JVM Garbage Collection Basics

Prasad Jayakumar
Javarevisited
Published in
7 min readNov 30, 2020
Photo by Arteum.ro on Unsplash

Learning about JVM Garbage Collection and the mechanics behind each of the Collector Algorithms is as important as learning Java language features. High-level details of the algorithms give a perspective about the lifecycle of objects, the probable failures (like an out-of-memory exception, memory leaks etc.,) and how the failures can be averted.

Garbage Collection

Garbage Collection (GC) is a form of automatic memory management. The basic operations of any Garbage Collector are

  • Object memory allocation
  • Find objects that are in use starting from GC roots — Mark
  • Free objects that are not in use — Sweep
  • Compact the memory to prevent memory fragmentation — Compact

Heap Memory Model

Let’s recollect the classics and then move onto the shiny and latest models

Conceptual View of JVM Heaps

Permanent generation has been completely removed in JDK 8. This work has been done under the bug. Options PermSize and MaxPermSize have also been removed in JDK 8 — Source: Blog by Poonam Parhar

🙇Source: “Java Performance: In-Depth” by Scott Oaks — Second Edition

Young Generation

Eden

  • Objects are allocated in eden (which encompasses the vast majority of the young generation).
  • When the young generation is cleared during a collection, all objects in Eden are either moved or discarded: objects that are not in use can be discarded, and objects in use are moved either to one of the survivor spaces or to the old generation.
  • Since all surviving objects are moved, the young generation is automatically compacted when it is collected: at the end of the collection, Eden and one of the survivor spaces are empty, and the objects that remain in the young generation are compacted within the other survivor space.

Survivor Spaces

  • Survivor spaces are designed to allow objects (particularly just-allocated objects) to remain in the young generation for a few GC cycles. This increases the probability the object will be freed before it is promoted to the old generation.
  • If the survivor spaces are too small, objects will get promoted directly into the old generation, which in turn causes more old GC cycles.
  • The best way to handle that situation is to increase the size of the heap (or at least the young generation) and allow the JVM to handle the survivor spaces.
  • In rare cases, adjusting the tenuring threshold or survivor space sizes can prevent promotion of objects into the old generation.

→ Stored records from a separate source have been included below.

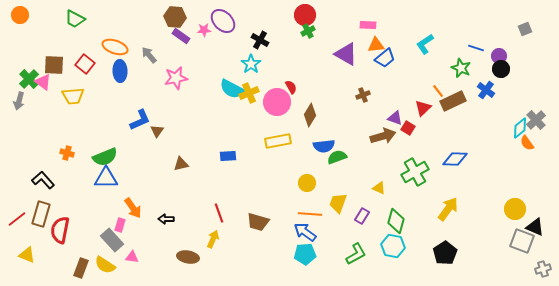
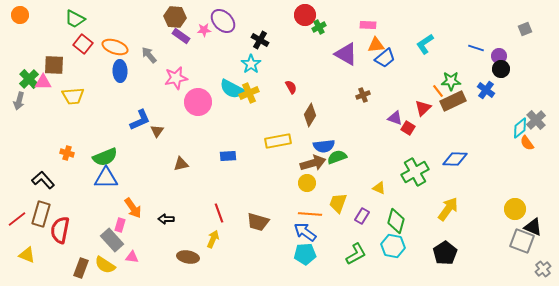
green cross at (308, 31): moved 11 px right, 4 px up
red square at (85, 64): moved 2 px left, 20 px up
green star at (461, 68): moved 10 px left, 13 px down; rotated 24 degrees counterclockwise
pink triangle at (43, 82): rotated 36 degrees counterclockwise
pink circle at (277, 102): moved 79 px left
brown arrow at (383, 136): moved 70 px left, 27 px down
black triangle at (535, 227): moved 2 px left
gray cross at (543, 269): rotated 21 degrees counterclockwise
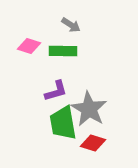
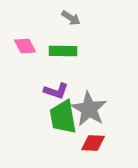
gray arrow: moved 7 px up
pink diamond: moved 4 px left; rotated 45 degrees clockwise
purple L-shape: rotated 35 degrees clockwise
green trapezoid: moved 6 px up
red diamond: rotated 15 degrees counterclockwise
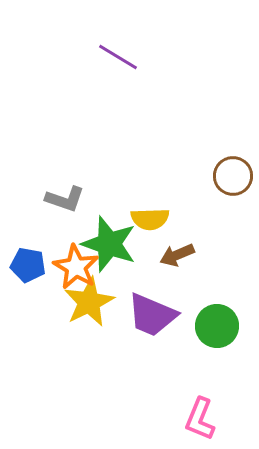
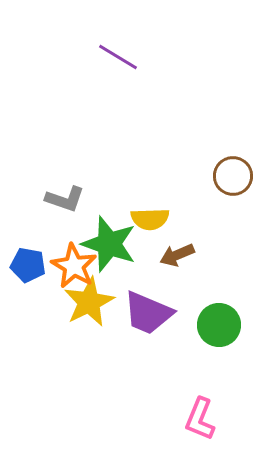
orange star: moved 2 px left, 1 px up
purple trapezoid: moved 4 px left, 2 px up
green circle: moved 2 px right, 1 px up
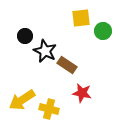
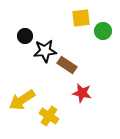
black star: rotated 30 degrees counterclockwise
yellow cross: moved 7 px down; rotated 18 degrees clockwise
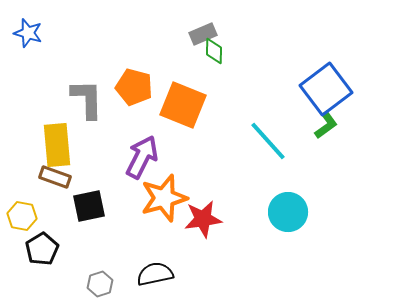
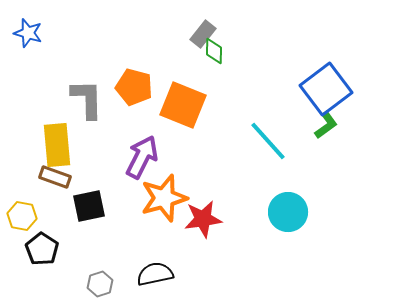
gray rectangle: rotated 28 degrees counterclockwise
black pentagon: rotated 8 degrees counterclockwise
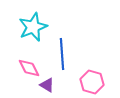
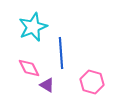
blue line: moved 1 px left, 1 px up
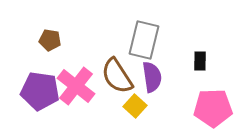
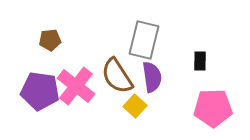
brown pentagon: rotated 15 degrees counterclockwise
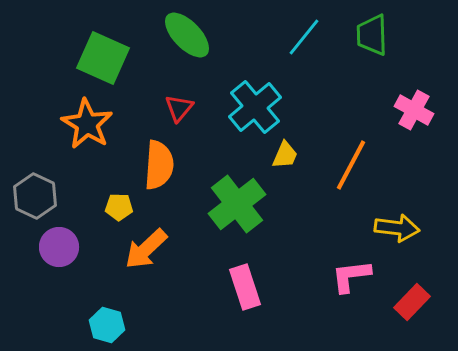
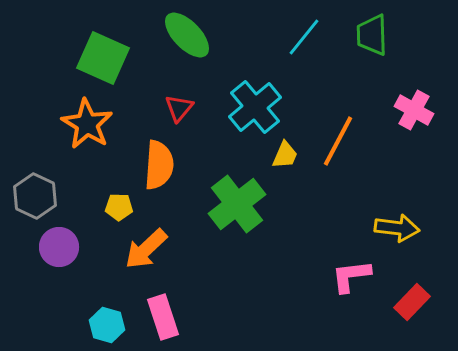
orange line: moved 13 px left, 24 px up
pink rectangle: moved 82 px left, 30 px down
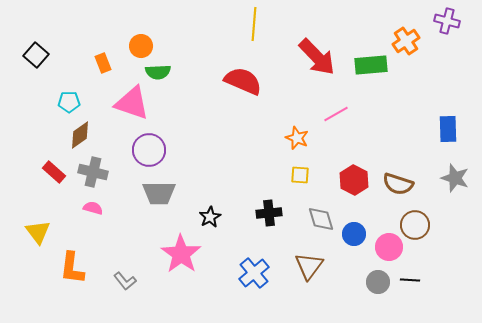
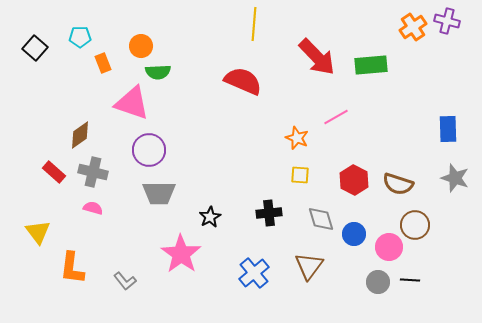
orange cross: moved 7 px right, 14 px up
black square: moved 1 px left, 7 px up
cyan pentagon: moved 11 px right, 65 px up
pink line: moved 3 px down
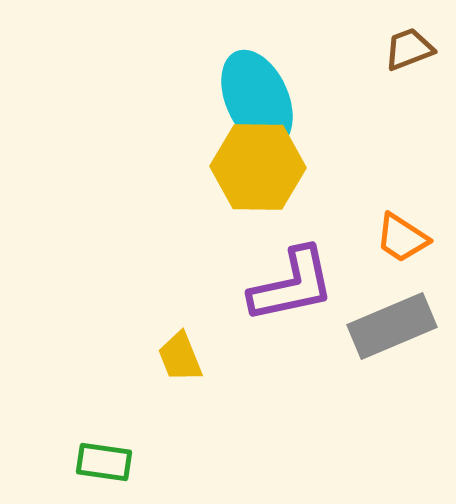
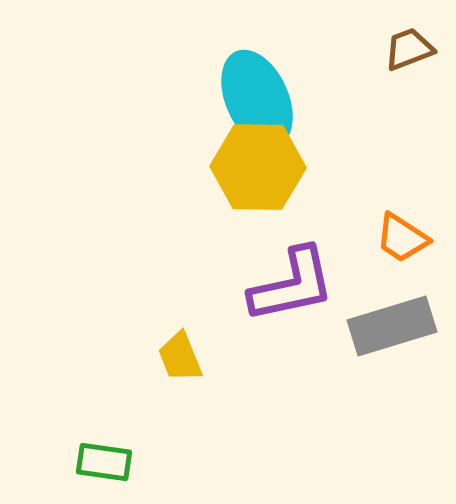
gray rectangle: rotated 6 degrees clockwise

Old (or Tenured) Generation

  • As objects are moved to the old generation, eventually it too will fill up, and the JVM will need to find any objects within the old generation that are no longer in use and discard them.

Metaspace

  • When the JVM loads classes, it must keep track of certain metadata about those classes. This occupies a separate heap space called the metaspace.
  • Information in the metaspace is used only by the compiler and JVM runtime, and the data it holds is referred to as class metadata.

💡Metaspace does not hold the actual instance of the class (the Class objects), or reflection objects (e.g., Method objects); those are held in the regular heap.

Garbage Collection

GC Inhibitors

Baristas in a busy coffee shop cannot complaint about huge customer lines and never ending services. Rather they would be “happy” about the business.

On similar lines, Garbage Collection exists, because the application does something “important” and GC wanted to make sure that the application life continues. The inhibitors listed below are those who could slow down GC in doing their job.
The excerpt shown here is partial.